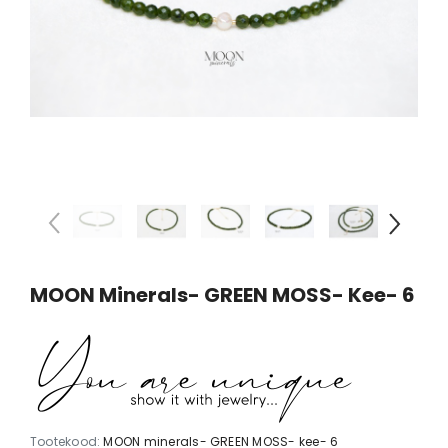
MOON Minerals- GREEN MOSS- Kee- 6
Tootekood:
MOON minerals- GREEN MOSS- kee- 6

-=-=-

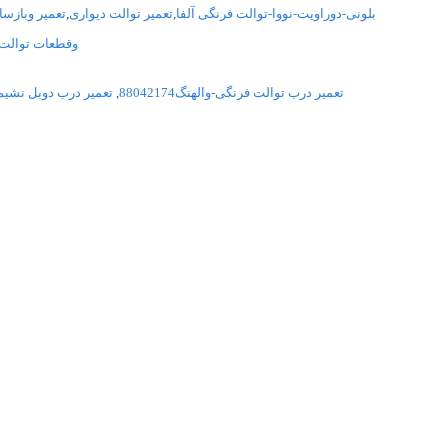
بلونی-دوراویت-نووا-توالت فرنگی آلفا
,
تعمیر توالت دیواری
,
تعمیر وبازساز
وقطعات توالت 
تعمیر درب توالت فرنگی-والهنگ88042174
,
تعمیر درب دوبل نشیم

-=-=-

=== Aim of the task ===
Your task is to copy every line in the entries that holds the string "MOSS".

=== Result of this task ===
MOON Minerals- GREEN MOSS- Kee- 6
MOON minerals- GREEN MOSS- kee- 6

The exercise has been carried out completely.